Era uma região extremamente pitoresca; cada vez que saíamos, havia
novidades.
— Sua barba está linda, querido. Igual à dos madeireiros. Viu aquele homem
de brincos na orelhas?
— É um caçador de camurças. Usam brincos porque acham que assim
escutam melhor.
— Será mesmo? Pois eu acho que talvez os usem como uma espécie de
identificação dos caçadores de camurça. Há muitas camurças por aqui?
— Sim, para além do Dente de Jaman.
— É interessante quando vemos as raposas.
— Quando elas dormem, enrolam-se nas caudas, para se manterem
aquecidas.
— Eu sempre quis ter uma cauda como a das raposas. Não seria engraçado
termos caudas iguais às delas?
— Ia causar alguns problemas para arranjar roupas que pudéssemos vestir.
— Teríamos roupas adaptadas à cauda, ou viveríamos numa terra onde isso
não fizesse diferença alguma.
— Estamos vivendo numa terra onde nada faz diferença. Não é maravilhoso
que jamais fiquemos conhecendo alguém por aqui? Adoro isso. Não quero saber
de ninguém. E você?
— Também não.
— Vamos descansar por um minuto? Estou cansada.
A estrada logo adiante penetrava na floresta. Sentamo-nos sobre um tronco.
— Ela não vai atrapalhar nossa vida, vai? Ela... o bebê?
— Nem ela.
— E como estamos de dinheiro?
— Muito bem. Eles honraram o meu último saque.
— Mas será que sua família não vai tentar conter seus gastos, agora que você
está na Suíça?
— Provavelmente. Vou lhes escrever qualquer coisa.
— Então ainda não escreveu?
— Não, apenas saquei o dinheiro.
— Graças a Deus não sou a sua família.
— Vou mandar um telegrama para eles.
— Não se importa de saber como estão, querido?
— Realmente não. Eu era ligado a eles, mas brigávamos muito e isso acaba
cansando.
— Acho que vou gostar do seu pessoal.
— Vamos parar de falar neles, ou vou acabar me perturbando com isso. — E
depois de uns instantes, eu disse: — Vamos andando, se você já descansou o
bastante.
— Sim, já.
Prosseguimos descendo pela estrada. Escurecera, e a neve estalava sob
nossas botas. A noite era fria, seca e muito clara.
— Adoro sua barba, querido. Está ótima. Dá a impressão de ser áspera, e no
entanto é muito macia.
— Gosta mais de mim com barba ou sem ela?
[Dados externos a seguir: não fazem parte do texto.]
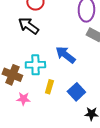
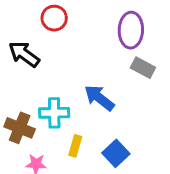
black arrow: (28, 26) -> (24, 54), moved

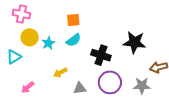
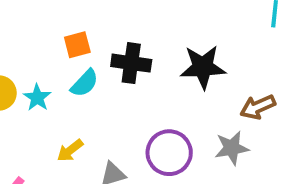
black cross: (101, 55) -> (131, 63), moved

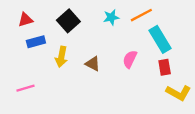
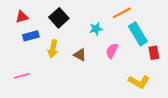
cyan star: (111, 17) -> (96, 29), moved
red rectangle: (165, 67) -> (154, 53), moved
yellow L-shape: (178, 93) -> (139, 82), moved

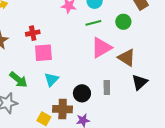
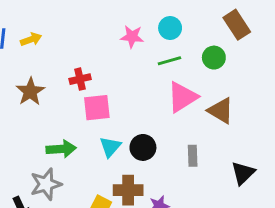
green arrow: (18, 80) -> (61, 149), turned -42
black triangle: (140, 82) -> (243, 173), moved
black circle: (82, 93) -> (143, 147), moved

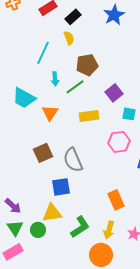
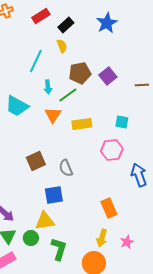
purple square: (114, 93) -> (108, 76), moved
orange triangle: (50, 113) -> (53, 115), moved
gray semicircle: (73, 160) -> (66, 168), size x0.7
green L-shape: (80, 227) -> (59, 249), moved, turned -40

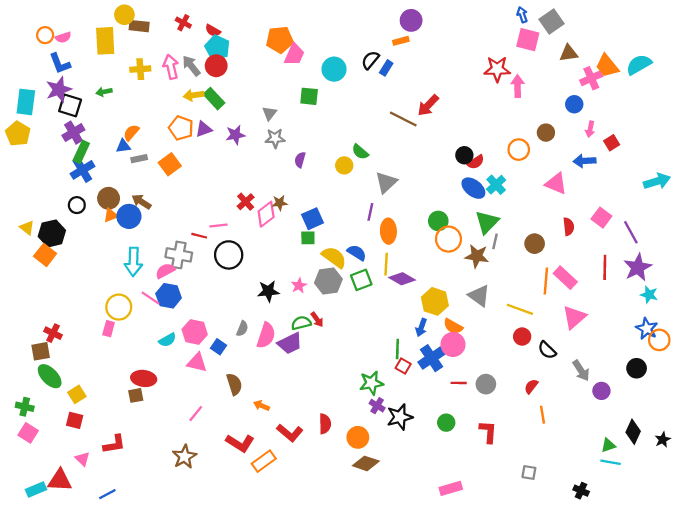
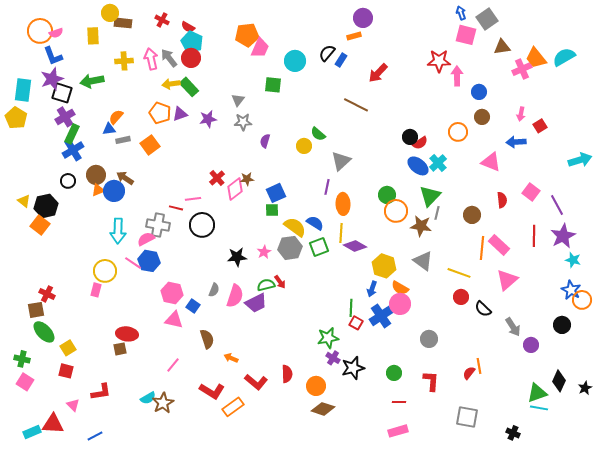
orange circle: (45, 35) -> (40, 31), size x1.6
yellow rectangle: (105, 41) -> (93, 36), size x0.7
green arrow: (104, 92) -> (92, 81), size x1.6
blue circle: (574, 104) -> (479, 92), moved
red arrow: (428, 105) -> (378, 73), moved
cyan semicircle: (167, 340) -> (148, 398), moved
red line: (459, 383) -> (399, 402), moved
red semicircle: (531, 386) -> (469, 373), moved
green triangle: (608, 445) -> (537, 393), size x1.5
gray square: (529, 472) -> (467, 417), size x1.6

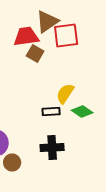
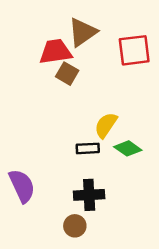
red square: (66, 35) -> (134, 50), moved
brown circle: (12, 162) -> (75, 226), moved

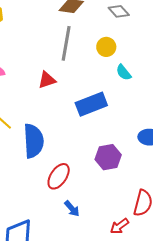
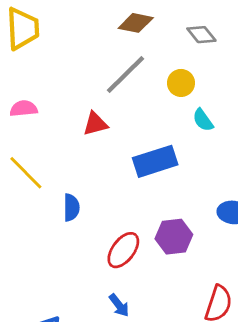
gray line: (66, 43) -> (125, 74), turned 32
blue semicircle: (33, 141) -> (71, 208), size x0.6
red ellipse: (59, 176) -> (123, 250), moved

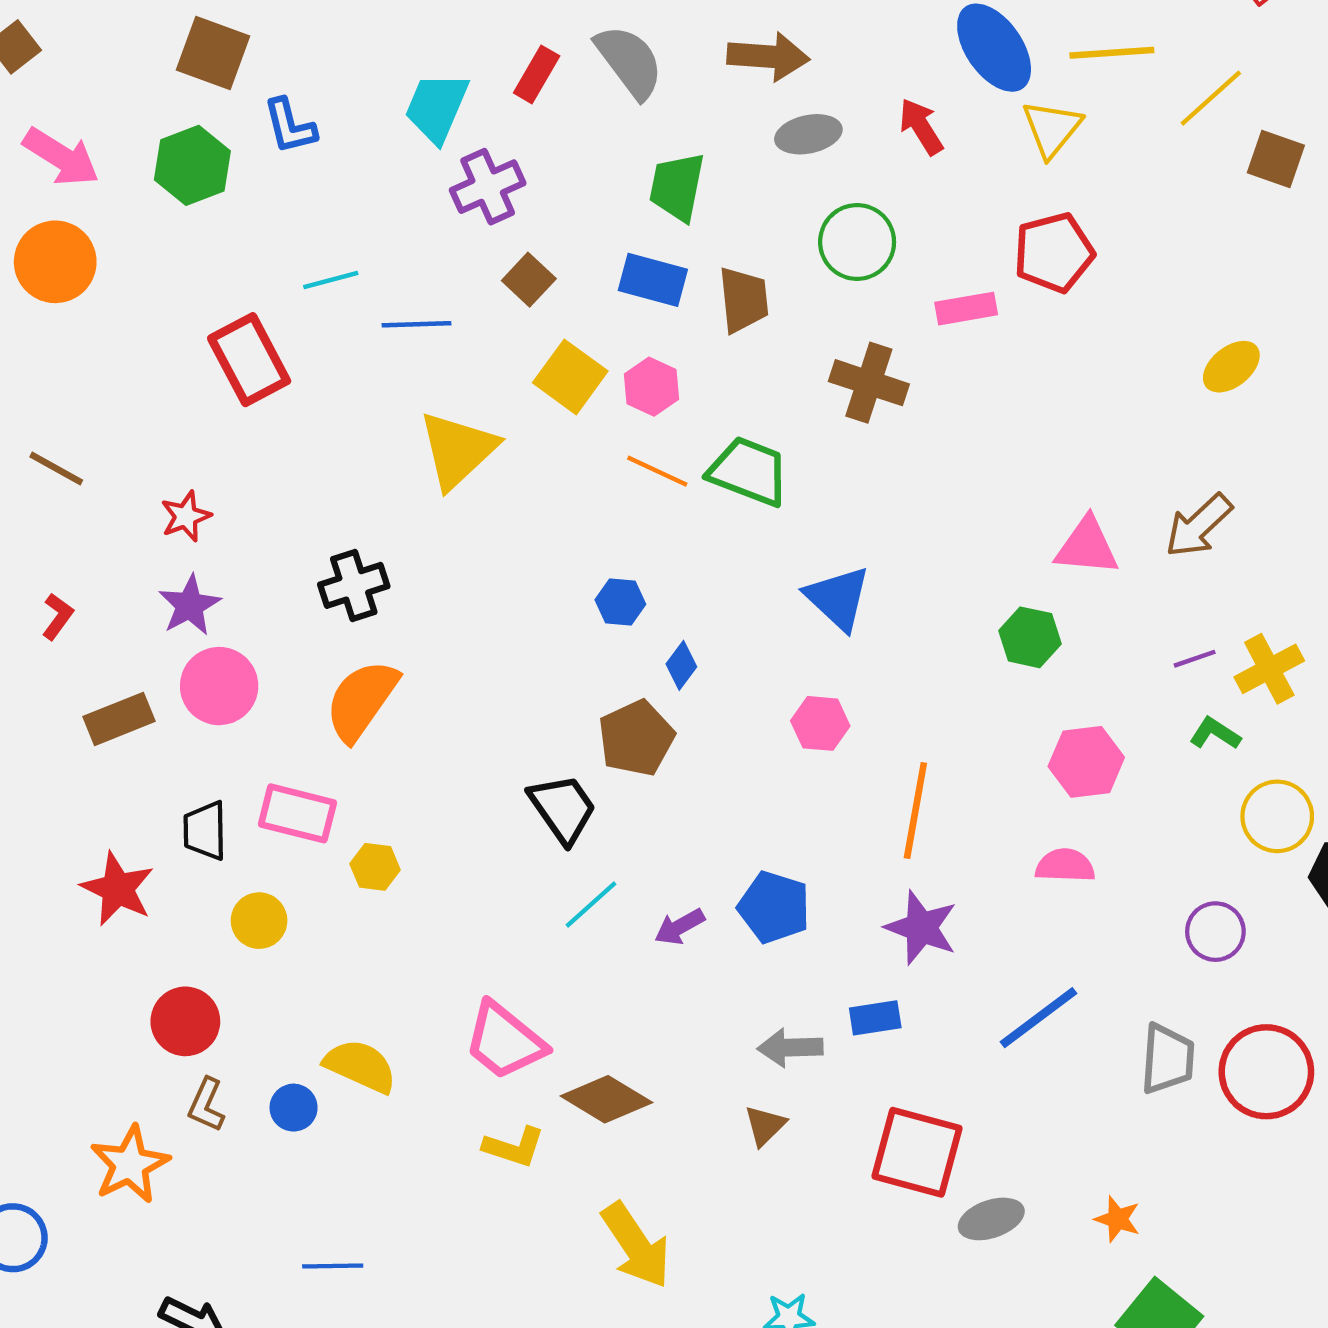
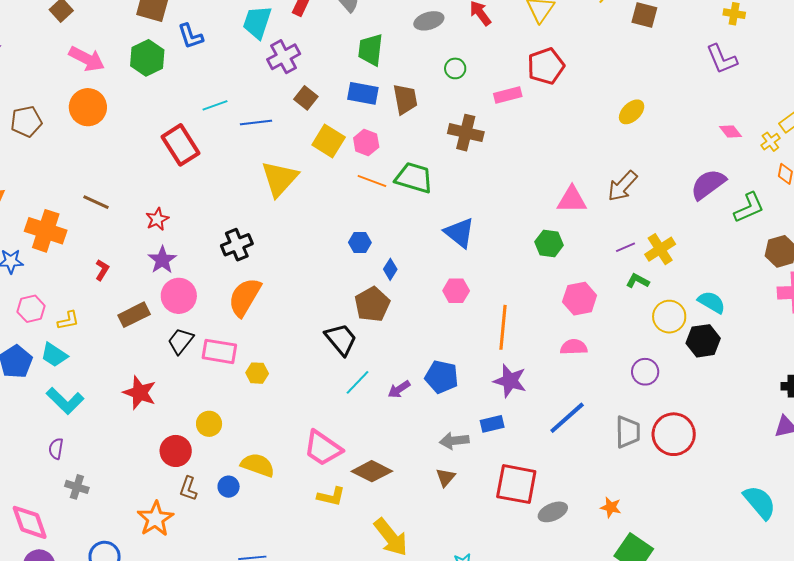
green circle: (857, 242) -> (455, 68), size x0.6
black trapezoid: (205, 831) -> (180, 341), moved, turned 44
yellow circle: (259, 921) -> (209, 424), moved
— Acho que com ela. Deixarei para cortar o meu cabelo depois que
Catherine nascer. Não ia me ficar bem agora. Estou enorme, não combina com
cabelos curtos. Mas depois que ela nascer, emagreço de novo, e vou cortá-los.
Você vai ganhar uma linda menina, uma nova namorada. Você irá comigo,
quando for cortá-los, ou então vou fazer isso sem avisar, de surpresa.
Fiquei calado.
— Não vai me proibir de cortar o cabelo, vai?
— Não; vai ser excitante.
— Claro que vai, querido. E eu parecerei mais linda e você vai se apaixonar
por mim de novo.
— Diabo! — exclamei. — Já estou mais do que apaixonado por você. O que
mais quer que eu faça? Que me destrua?
— Sim, querido. Quero destruir você.
— Bem, então é isso o que eu quero também.